The therapeutic drive of personalized medicine is definitely something the healthcare industry must learn how to cope with. From my personal experience, personalized medicine is an area that is extremely difficult to gain a common understanding at a regulatory level as you can not conduct the same clinical studies as a normal drug. There are attempts to merge personalized medicine and health technology assessments and this may be the long-term future, but currently we are way off, especially at a regulatory level.
AOP Orphan is driven by true innovation. How do you ensure your partners fit perfectly into the vision of the company?
We are not investing in new molecules or mechanisms of action, as this is the role of basic science and must be discovered in universities and specialist centers. Each year we have four to five projects where we bridge the gap, allowing molecules to move from academia to the clinical research phase.
AOP Orphan’s role is to take molecules that fit a certain pharmaceutical profile that are lost in big pharma and construct an individual program so they can be utilized in the rare disease therapeutic area.
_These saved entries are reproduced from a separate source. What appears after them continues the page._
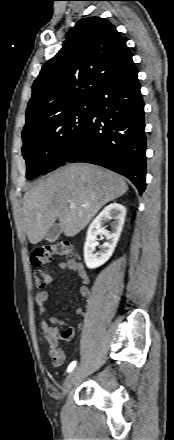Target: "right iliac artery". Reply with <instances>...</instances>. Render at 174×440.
Wrapping results in <instances>:
<instances>
[{
  "mask_svg": "<svg viewBox=\"0 0 174 440\" xmlns=\"http://www.w3.org/2000/svg\"><path fill=\"white\" fill-rule=\"evenodd\" d=\"M75 366H76V361H73L72 363H70V365L68 366L67 372H71Z\"/></svg>",
  "mask_w": 174,
  "mask_h": 440,
  "instance_id": "82829eb1",
  "label": "right iliac artery"
}]
</instances>
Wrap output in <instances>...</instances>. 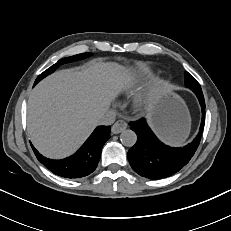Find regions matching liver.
<instances>
[{
	"label": "liver",
	"mask_w": 231,
	"mask_h": 231,
	"mask_svg": "<svg viewBox=\"0 0 231 231\" xmlns=\"http://www.w3.org/2000/svg\"><path fill=\"white\" fill-rule=\"evenodd\" d=\"M131 85L123 66L101 60L48 76L28 100V134L33 145L53 159L74 153L98 125L111 101Z\"/></svg>",
	"instance_id": "6515ba94"
}]
</instances>
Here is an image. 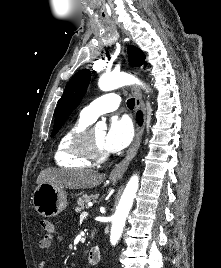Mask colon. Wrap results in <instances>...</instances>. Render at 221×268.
Returning <instances> with one entry per match:
<instances>
[{
	"label": "colon",
	"mask_w": 221,
	"mask_h": 268,
	"mask_svg": "<svg viewBox=\"0 0 221 268\" xmlns=\"http://www.w3.org/2000/svg\"><path fill=\"white\" fill-rule=\"evenodd\" d=\"M39 223H40V227L45 232H51L54 228L53 224L47 219H41Z\"/></svg>",
	"instance_id": "1"
}]
</instances>
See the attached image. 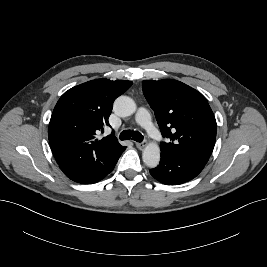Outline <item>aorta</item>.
I'll list each match as a JSON object with an SVG mask.
<instances>
[{
    "mask_svg": "<svg viewBox=\"0 0 267 267\" xmlns=\"http://www.w3.org/2000/svg\"><path fill=\"white\" fill-rule=\"evenodd\" d=\"M115 114L120 117H127L132 115L136 111V103L128 96H119L113 105ZM143 162L149 168H155L160 161V148L157 143H149L142 153Z\"/></svg>",
    "mask_w": 267,
    "mask_h": 267,
    "instance_id": "aorta-1",
    "label": "aorta"
}]
</instances>
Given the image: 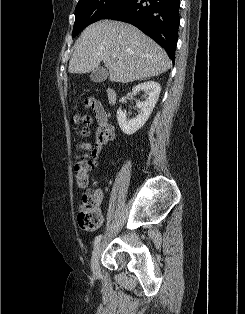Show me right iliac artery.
<instances>
[{
	"instance_id": "82829eb1",
	"label": "right iliac artery",
	"mask_w": 245,
	"mask_h": 314,
	"mask_svg": "<svg viewBox=\"0 0 245 314\" xmlns=\"http://www.w3.org/2000/svg\"><path fill=\"white\" fill-rule=\"evenodd\" d=\"M101 238H102V235H101V234L98 235V236H96V237H95V240H94V245H96L97 243H99V241L101 240Z\"/></svg>"
}]
</instances>
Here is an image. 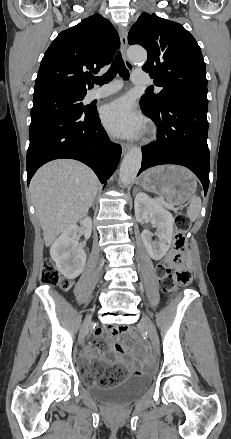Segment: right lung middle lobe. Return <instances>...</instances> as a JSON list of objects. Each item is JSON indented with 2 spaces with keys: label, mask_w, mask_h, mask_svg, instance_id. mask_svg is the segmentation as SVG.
<instances>
[{
  "label": "right lung middle lobe",
  "mask_w": 231,
  "mask_h": 439,
  "mask_svg": "<svg viewBox=\"0 0 231 439\" xmlns=\"http://www.w3.org/2000/svg\"><path fill=\"white\" fill-rule=\"evenodd\" d=\"M86 94L50 93L33 99L31 123L64 113L85 111L89 106L81 102Z\"/></svg>",
  "instance_id": "right-lung-middle-lobe-1"
}]
</instances>
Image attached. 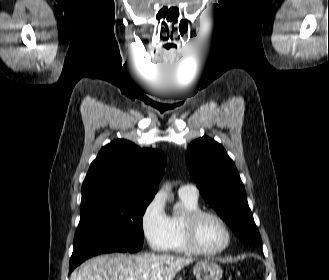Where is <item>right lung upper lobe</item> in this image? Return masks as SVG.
<instances>
[{
    "instance_id": "cb5924a9",
    "label": "right lung upper lobe",
    "mask_w": 329,
    "mask_h": 280,
    "mask_svg": "<svg viewBox=\"0 0 329 280\" xmlns=\"http://www.w3.org/2000/svg\"><path fill=\"white\" fill-rule=\"evenodd\" d=\"M165 155L117 139L104 146L82 185L81 206L121 196L154 197L164 174Z\"/></svg>"
}]
</instances>
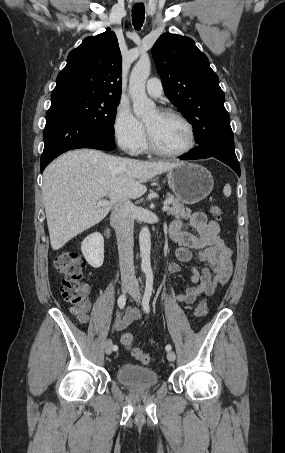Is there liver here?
I'll return each instance as SVG.
<instances>
[{"label": "liver", "instance_id": "obj_1", "mask_svg": "<svg viewBox=\"0 0 285 453\" xmlns=\"http://www.w3.org/2000/svg\"><path fill=\"white\" fill-rule=\"evenodd\" d=\"M179 163L115 157L93 149L67 152L43 173V202L50 243L59 250L69 240L103 220L114 204L137 199L150 178ZM108 197L109 201L101 200Z\"/></svg>", "mask_w": 285, "mask_h": 453}]
</instances>
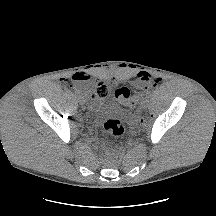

This task is undertaken with our partners, and AOP orphan has expertise from pre-clinical to Phase IV and regulatory affairs. Furthermore, digitalization has assisted us to ensure information can be easily communicated and is a game changer in our business.
When you founded AOP Orphan you have a vision to be the voice of the Orphan drug community. Have you achieved this?
Absolutely! It was never as easy as many people think as orphan drugs generally have a significant price and it is a challenge to pass the regulatory steps so patients can access the drugs. We must always educate our staff; therefore, they can give good advice and push our vision.
Nevertheless, like any dream more can be done. We are looking to be concept driven in certain areas of expertise, such as in hematology where we have built our own path and we are bringing products to patients that are changing lives long-term. The real challenge is finding the right combination of drugs for certain patients, and this is our goal as we look ahead.
AOP Orphan is a pioneer in the rare disease industry. What is the final message you would give to community?
We must continue in what we are doing and promote open dialogue with specialists and patient groups to ensure we are the shapers of change in the orphan drug community.
In the future I see a shift in the rare disease ecosystem as the current approaches will not cope in the long-term, both from a legislative perspective and from a health technology assessment point of view. It is critical that orphan drugs are classified and looked at in a different manner to normal originators at a regulatory and reimbursement level. Furthermore, drugs in this area must gain market access at faster rate, and the decision makers at a national and European governmental level must make quicker decisions.
On another point, Europe requires harmonization of clinical studies to allow them to run smoother across the continent so we can take a leading role in driving forward orphan drug innovation. In the US this is the case, with the collective work throughout the states giving them an upper hand.